La Careta Del Gigante
Por Mario Vargas Llosa para El Pais - 13 Jul 2014PIEDRA DE TOQUE. El mito de la ‘Canarinha’ nos hacía soñar hermosos sueños. Pero en el fútbol como en la política es malo vivir soñando y siempre preferible atenerse a la verdad, por dolorosa que sea
No
funcionaba nada bien; había algo forzado, artificioso y antinatural en ese
esfuerzo, que se traducía en un desangelado rendimiento de todo el cuadro,
incluido el de su estrella máxima, Neymar. Todos los jugadores parecían
embridados. El viejo estilo —el de un Pelé, Sócrates, Garrincha, Tostao, Zico—
seducía porque estimulaba el lucimiento y la creatividad de cada cual, y de
ello resultaba que el equipo brasileño, además de meter goles, brindaba un
espectáculo soberbio, en que el fútbol se trascendía a sí mismo y se convertía
en arte: coreografía, danza, circo, ballet.
Los
críticos deportivos han abrumado de improperios a Luiz Felipe Scolari, el
entrenador brasileño, al que responsabilizan de la humillante derrota por haber
impuesto a la selección carioca una metodología de juego de conjunto que
traicionaba su rica tradición y la privaba de la brillantez y la iniciativa que
antes eran inseparables de su eficacia, convirtiendo a los jugadores en meras
piezas de una estrategia, casi en autómatas.
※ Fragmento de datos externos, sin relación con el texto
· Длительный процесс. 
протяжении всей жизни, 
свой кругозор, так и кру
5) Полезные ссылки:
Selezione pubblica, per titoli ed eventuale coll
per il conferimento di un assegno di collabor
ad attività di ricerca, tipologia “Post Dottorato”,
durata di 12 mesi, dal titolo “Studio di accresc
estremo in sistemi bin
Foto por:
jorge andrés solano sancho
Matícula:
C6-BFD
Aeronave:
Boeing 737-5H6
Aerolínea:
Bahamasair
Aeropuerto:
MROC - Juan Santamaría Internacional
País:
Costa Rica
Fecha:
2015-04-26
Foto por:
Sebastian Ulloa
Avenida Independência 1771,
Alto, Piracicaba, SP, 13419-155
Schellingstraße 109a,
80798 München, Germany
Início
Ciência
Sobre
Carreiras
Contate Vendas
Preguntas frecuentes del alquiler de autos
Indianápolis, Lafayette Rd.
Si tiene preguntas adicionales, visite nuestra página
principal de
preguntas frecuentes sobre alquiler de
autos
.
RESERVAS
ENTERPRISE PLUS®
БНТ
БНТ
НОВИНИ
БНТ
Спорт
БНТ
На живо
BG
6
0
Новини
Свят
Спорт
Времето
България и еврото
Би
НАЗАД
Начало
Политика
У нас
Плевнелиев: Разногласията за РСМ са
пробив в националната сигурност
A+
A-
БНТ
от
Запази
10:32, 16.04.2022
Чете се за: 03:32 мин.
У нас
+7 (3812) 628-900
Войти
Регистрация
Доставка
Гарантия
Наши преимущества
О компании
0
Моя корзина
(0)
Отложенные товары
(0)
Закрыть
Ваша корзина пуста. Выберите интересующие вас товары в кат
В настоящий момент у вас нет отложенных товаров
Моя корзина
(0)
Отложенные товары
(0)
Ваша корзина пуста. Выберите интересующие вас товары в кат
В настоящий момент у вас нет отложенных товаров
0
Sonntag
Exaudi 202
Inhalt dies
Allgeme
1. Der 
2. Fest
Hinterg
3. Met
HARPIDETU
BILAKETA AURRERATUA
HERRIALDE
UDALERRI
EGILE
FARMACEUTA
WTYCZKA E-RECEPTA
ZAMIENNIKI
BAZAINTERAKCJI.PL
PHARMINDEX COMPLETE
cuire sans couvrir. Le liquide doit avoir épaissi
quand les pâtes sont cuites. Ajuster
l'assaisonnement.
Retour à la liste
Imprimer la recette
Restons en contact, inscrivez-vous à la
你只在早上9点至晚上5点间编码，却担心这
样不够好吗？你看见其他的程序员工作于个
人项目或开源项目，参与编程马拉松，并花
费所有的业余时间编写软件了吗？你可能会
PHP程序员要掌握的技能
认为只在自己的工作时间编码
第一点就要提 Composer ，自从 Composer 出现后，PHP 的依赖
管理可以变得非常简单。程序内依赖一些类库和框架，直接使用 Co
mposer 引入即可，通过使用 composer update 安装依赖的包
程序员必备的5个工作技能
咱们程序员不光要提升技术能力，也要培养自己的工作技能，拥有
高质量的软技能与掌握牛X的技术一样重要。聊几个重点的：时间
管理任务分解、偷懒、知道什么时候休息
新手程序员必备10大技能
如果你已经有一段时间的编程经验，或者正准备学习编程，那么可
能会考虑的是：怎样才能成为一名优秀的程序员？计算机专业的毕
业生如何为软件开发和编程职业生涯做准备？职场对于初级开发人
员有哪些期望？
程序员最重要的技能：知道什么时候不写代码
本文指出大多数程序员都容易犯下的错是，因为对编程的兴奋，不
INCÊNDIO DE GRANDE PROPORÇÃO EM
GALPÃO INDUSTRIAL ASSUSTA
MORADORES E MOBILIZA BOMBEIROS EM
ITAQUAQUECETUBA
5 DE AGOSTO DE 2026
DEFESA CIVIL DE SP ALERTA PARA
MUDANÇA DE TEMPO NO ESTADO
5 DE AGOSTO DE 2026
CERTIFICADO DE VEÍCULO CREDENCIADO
Sin embargo, yo creo que la culpa
de Scolari no es solo suya sino, tal vez, una manifestación en el ámbito
deportivo de un fenómeno que, desde hace algún tiempo, representa todo el
Brasil: vivir una ficción que es brutalmente desmentida por una realidad
profunda.
Todo
nace con el Gobierno de Lula da Silva (2003-2010), quien, según el mito
universalmente aceptado, dio el impulso decisivo al desarrollo económico de
Brasil, despertando de este modo a ese gigante dormido y encarrilándolo en la
dirección de las grandes potencias. Las formidables estadísticas que difundía
el Instituto Brasileño de Geografía y Estadística eran aceptadas por doquier:
de 49 millones, los pobres bajaron a ser sólo 16 millones en ese período y la
clase media aumentó de 66 a 113 millones. No es de extrañar que, con estas
credenciales, Dilma Rousseff, compañera y discípula de Lula, ganara las
elecciones con tanta facilidad. Ahora que quiere hacerse reelegir y que la
verdad sobre la condición de la economía brasileña parece sustituir al mito,
muchos la responsabilizan a ella de esa declinación veloz y piden que se vuelva
al lulismo, el Gobierno que sembró, con sus políticas mercantilistas y
corruptas, las semillas de la catástrofe.
La
verdad es que no hubo ningún milagro en aquellos años, sino un espejismo que
sólo ahora comienza a despejarse, como ha ocurrido con el fútbol brasileño. Una
política populista como la que practicó Lula durante sus Gobiernos pudo
producir la ilusión de un progreso social y económico que era nada más que un
fugaz fuego de artificio. El endeudamiento que financiaba los costosos
programas sociales era, a menudo, una cortina de humo para tráficos delictuosos
que han llevado a muchos ministros y altos funcionarios de aquellos años (y los
actuales) a la cárcel o al banquillo de los acusados. Las alianzas
mercantilistas entre Gobierno y empresas privadas enriquecieron a buen número
de funcionarios y empresarios, pero crearon un sistema tan endemoniadamente
burocrático que incentivaba la corrupción y ha ido desalentando la inversión.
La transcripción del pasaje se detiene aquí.